Mais do que bem, até: quatro vitórias em quatro jogos, catorze golos marcados, nenhum golo sofrido. Uma Qualificação imaculada até agora, algo inédito nas mais de duas décadas em que acompanho futebol, algo que sempre desejei. E claro que nem sempre é possível fazer exibições de encher o olho, sobretudo nesta altura do campeonato.
O problema é a longo prazo, quando deixa de ser suficiente. É o que tem acontecido inúmeras vezes de 2016 para cá. Serviços mínimos exibicionais, dependendo menos da equipa como um todo e mais de lampejos de inspiração das nossas maiores figuras, conseguindo os resultados, conseguindo os resultados… até não conseguir. Pouco importa pouco importa… até ao dia em que importa muito: no Mundial 2018, no grupo da Liga das Nações em 2020, na Qualificação para o Mundial 2022, no grupo da Liga das Nações em 2022, no Mundial desse mesmo ano.
Não quero apontar já armas a Martínez. O senhor acabou de chegar, ainda não teve assim tantas ocasiões para trabalhar com os Marmanjos. E, mal por mal, está a conseguir resultados com a Seleção que ninguém consegue há pelo menos duas décadas. O tempo dirá se estas mais exibições foram ocasionais ou se isto é um problema sistemático que nos leve a desperdiçar oportunidades… outra vez.

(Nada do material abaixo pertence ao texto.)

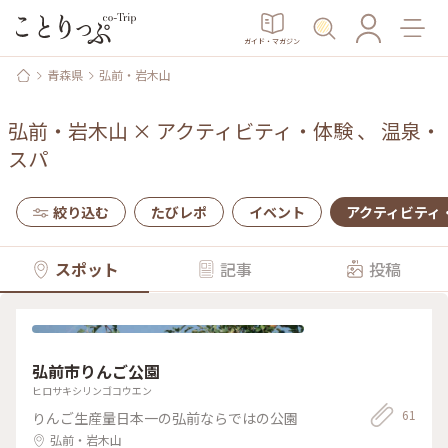
ガイド・マガジン
青森県
弘前・岩木山
弘前・岩木山
×
アクティビティ・体験
、
温泉・
スパ
絞り込む
たびレポ
イベント
アクティビティ
スポット
記事
投稿
弘前市りんご公園
ヒロサキシリンゴコウエン
61
りんご生産量日本一の弘前ならではの公園
弘前・岩木山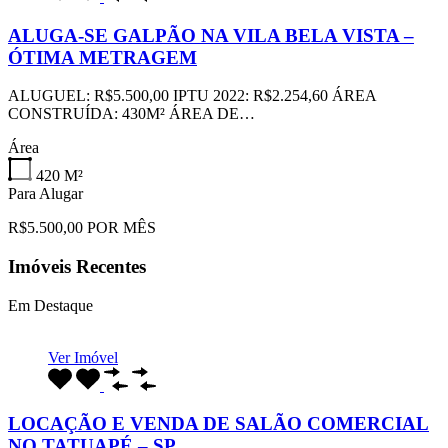
ALUGA-SE GALPÃO NA VILA BELA VISTA –
ÓTIMA METRAGEM
ALUGUEL: R$5.500,00 IPTU 2022: R$2.254,60 ÁREA
CONSTRUÍDA: 430M² ÁREA DE…
Área
420
M²
Para Alugar
R$5.500,00 POR MÊS
Imóveis Recentes
Em Destaque
Ver Imóvel
LOCAÇÃO E VENDA DE SALÃO COMERCIAL
NO TATUAPÉ – SP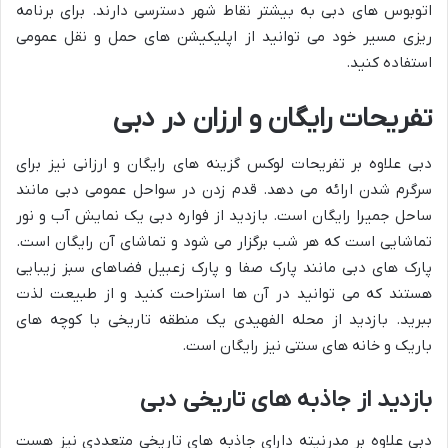
اتوبوس های دبی به بیشتر نقاط شهر دسترسی دارند. برای برنامه
ریزی مسیر خود می توانید از اپلیکیشن های حمل و نقل عمومی
استفاده کنید.
تفریحات رایگان و ارزان در دبی
دبی علاوه بر تفریحات لوکس گزینه های رایگان و ارزانی نیز برای
سرگرم شدن ارائه می دهد. قدم زدن در سواحل عمومی دبی مانند
ساحل جمیرا رایگان است. بازدید از فواره دبی یک نمایش آب و نور
تماشایی است که هر شب برگزار می شود و تماشای آن رایگان است.
پارک های دبی مانند پارک صفا و پارک زعبیل فضاهای سبز زیبایی
هستند که می توانید در آن ها استراحت کنید و از طبیعت لذت
ببرید. بازدید از محله الفهیدی یک منطقه تاریخی با کوچه های
باریک و خانه های سنتی نیز رایگان است.
بازدید از جاذبه های تاریخی دبی
دبی علاوه بر مدرنیته دارای جاذبه های تاریخی متعددی نیز هست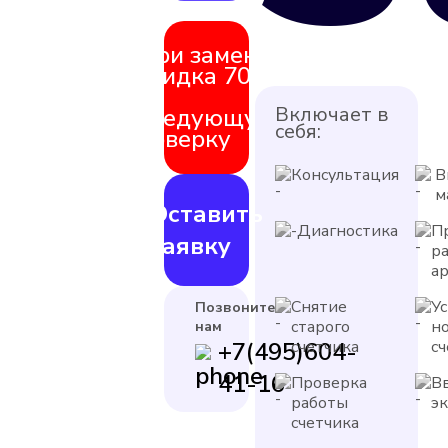
При замене
скидка 70%
на
Включает в
следующую
себя:
поверку
Консультация
В
м
Оставить
Диагностика
П
заявку
р
а
Снятие
У
Позвоните
старого
н
нам
+7(495)604-
счетчика
с
41-16
Проверка
В
работы
э
счетчика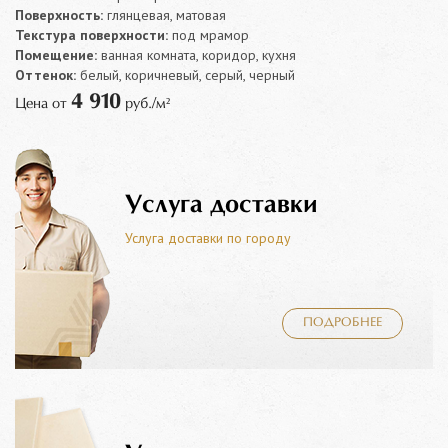
Поверхность:
глянцевая, матовая
Текстура поверхности:
под мрамор
Помещение:
ванная комната, коридор, кухня
Оттенок:
белый, коричневый, серый, черный
4 910
Цена от
руб./м²
Услуга доставки
Услуга доставки по городу
ПОДРОБНЕЕ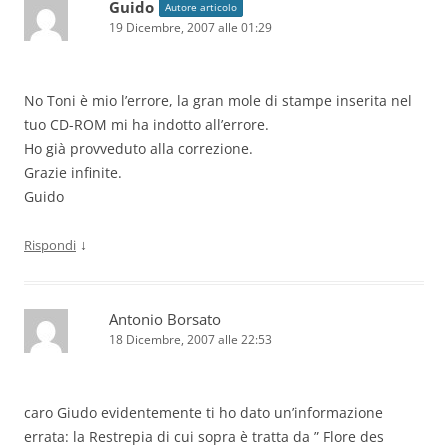
Guido
Autore articolo
19 Dicembre, 2007 alle 01:29
No Toni è mio l’errore, la gran mole di stampe inserita nel
tuo CD-ROM mi ha indotto all’errore.
Ho già provveduto alla correzione.
Grazie infinite.
Guido
↓
Rispondi
Antonio Borsato
18 Dicembre, 2007 alle 22:53
caro Giudo evidentemente ti ho dato un’informazione
errata: la Restrepia di cui sopra è tratta da ” Flore des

Uma palavra para Cristiano Ronaldo antes de terminarmos. A meu ver, o Marmanjo voltou a justificar a sua Convocatória nesta dupla jornada. Todos assinalaram o seu altruísmo durante o jogo com a Bósnia. Perante a Islândia, por sua vez, fez de Deus Ex Machina, como tem feito inúmeras vezes nos últimos vinte anos. E agora atingiu o número redondo de duzentas internacionalizações – é o futebolista masculino que mais vezes representou a sua Seleção.
E diz que quer continuar.
Já partilhei o que penso e sinto em relação a isso na página do Facebook. Em suma, a minha cabeça tem inúmeras objeções mas o meu coração terá sempre, no mínimo, uma porta semi-aberta para Cristiano.
A ver o que acontece daqui a um par de meses. Para já, aproveitemos as férias – estamos todos a precisar – e rezemos para que os Marmanjos não migrem todos para a Arábia Saudita.